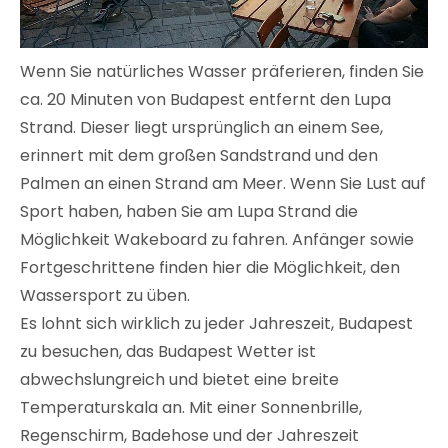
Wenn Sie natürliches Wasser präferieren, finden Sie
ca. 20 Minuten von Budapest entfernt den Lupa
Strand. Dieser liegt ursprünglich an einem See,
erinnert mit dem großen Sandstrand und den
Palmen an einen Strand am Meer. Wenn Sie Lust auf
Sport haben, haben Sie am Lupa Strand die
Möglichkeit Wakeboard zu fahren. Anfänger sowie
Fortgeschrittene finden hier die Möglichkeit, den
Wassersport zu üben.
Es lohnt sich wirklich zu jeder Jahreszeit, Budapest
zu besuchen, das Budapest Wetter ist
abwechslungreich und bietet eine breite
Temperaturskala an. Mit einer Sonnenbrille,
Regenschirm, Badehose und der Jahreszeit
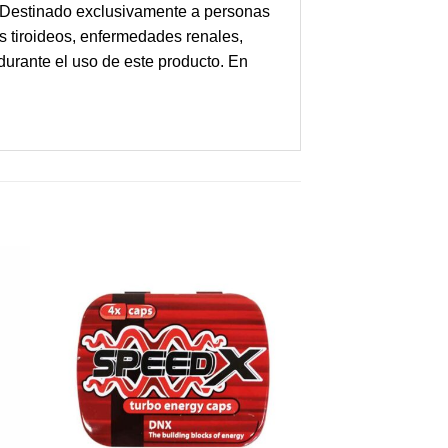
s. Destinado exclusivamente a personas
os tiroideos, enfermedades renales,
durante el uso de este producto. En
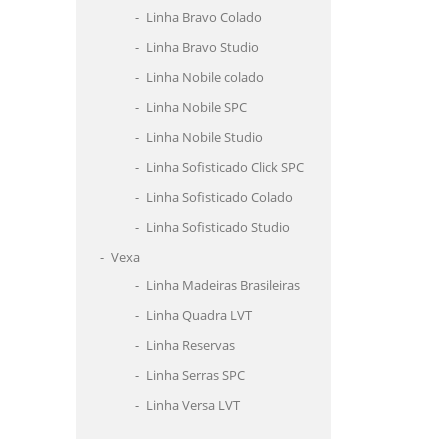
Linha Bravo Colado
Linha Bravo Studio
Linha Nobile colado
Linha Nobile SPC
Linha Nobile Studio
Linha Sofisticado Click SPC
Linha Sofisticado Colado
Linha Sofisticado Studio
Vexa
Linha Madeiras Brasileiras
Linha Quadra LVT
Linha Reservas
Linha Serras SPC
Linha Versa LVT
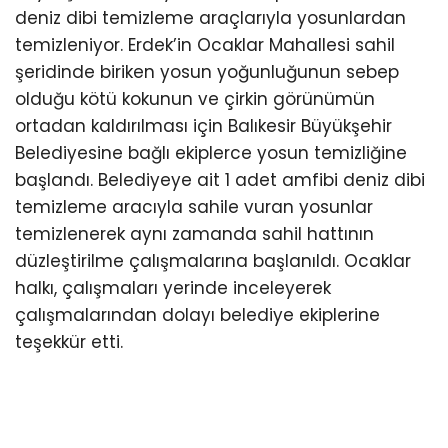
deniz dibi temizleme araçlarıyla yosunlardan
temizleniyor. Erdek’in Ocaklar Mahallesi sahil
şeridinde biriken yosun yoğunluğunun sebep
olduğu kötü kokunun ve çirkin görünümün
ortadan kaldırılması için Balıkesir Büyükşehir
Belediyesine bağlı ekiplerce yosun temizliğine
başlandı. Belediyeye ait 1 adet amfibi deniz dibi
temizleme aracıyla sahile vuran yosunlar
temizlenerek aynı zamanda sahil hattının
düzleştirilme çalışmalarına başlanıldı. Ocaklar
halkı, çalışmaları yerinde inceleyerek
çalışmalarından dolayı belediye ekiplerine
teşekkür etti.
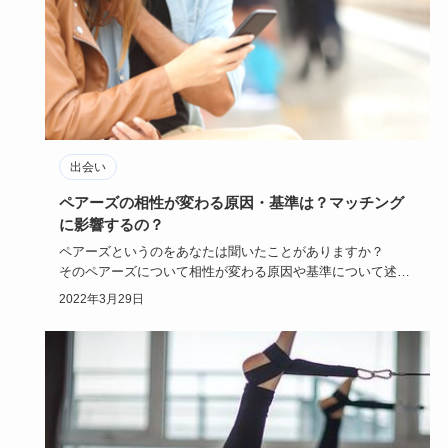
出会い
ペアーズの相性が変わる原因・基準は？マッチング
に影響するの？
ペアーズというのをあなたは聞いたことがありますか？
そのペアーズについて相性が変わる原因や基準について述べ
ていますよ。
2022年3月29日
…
○ ○ ○
_Exercise directions:_ The aim is an exact repeat of the entire listing, stripped of pictures.

_Exercise answer:_
Wenn Sie natürliches Wasser präferieren, finden Sie
ca. 20 Minuten von Budapest entfernt den Lupa
Strand. Dieser liegt ursprünglich an einem See,
erinnert mit dem großen Sandstrand und den
Palmen an einen Strand am Meer. Wenn Sie Lust auf
Sport haben, haben Sie am Lupa Strand die
Möglichkeit Wakeboard zu fahren. Anfänger sowie
Fortgeschrittene finden hier die Möglichkeit, den
Wassersport zu üben.
Es lohnt sich wirklich zu jeder Jahreszeit, Budapest
zu besuchen, das Budapest Wetter ist
abwechslungreich und bietet eine breite
Temperaturskala an. Mit einer Sonnenbrille,
Regenschirm, Badehose und der Jahreszeit
s. Destinado exclusivamente a personas
os tiroideos, enfermedades renales,
durante el uso de este producto. En
Linha Bravo Colado
Linha Bravo Studio
Linha Nobile colado
Linha Nobile SPC
Linha Nobile Studio
Linha Sofisticado Click SPC
Linha Sofisticado Colado
Linha Sofisticado Studio
Vexa
Linha Madeiras Brasileiras
Linha Quadra LVT
Linha Reservas
Linha Serras SPC
Linha Versa LVT
deniz dibi temizleme araçlarıyla yosunlardan
temizleniyor. Erdek’in Ocaklar Mahallesi sahil
şeridinde biriken yosun yoğunluğunun sebep
olduğu kötü kokunun ve çirkin görünümün
ortadan kaldırılması için Balıkesir Büyükşehir
Belediyesine bağlı ekiplerce yosun temizliğine
başlandı. Belediyeye ait 1 adet amfibi deniz dibi
temizleme aracıyla sahile vuran yosunlar
temizlenerek aynı zamanda sahil hattının
düzleştirilme çalışmalarına başlanıldı. Ocaklar
halkı, çalışmaları yerinde inceleyerek
çalışmalarından dolayı belediye ekiplerine
teşekkür etti.
出会い
ペアーズの相性が変わる原因・基準は？マッチング
に影響するの？
ペアーズというのをあなたは聞いたことがありますか？
そのペアーズについて相性が変わる原因や基準について述べ
ていますよ。
2022年3月29日
…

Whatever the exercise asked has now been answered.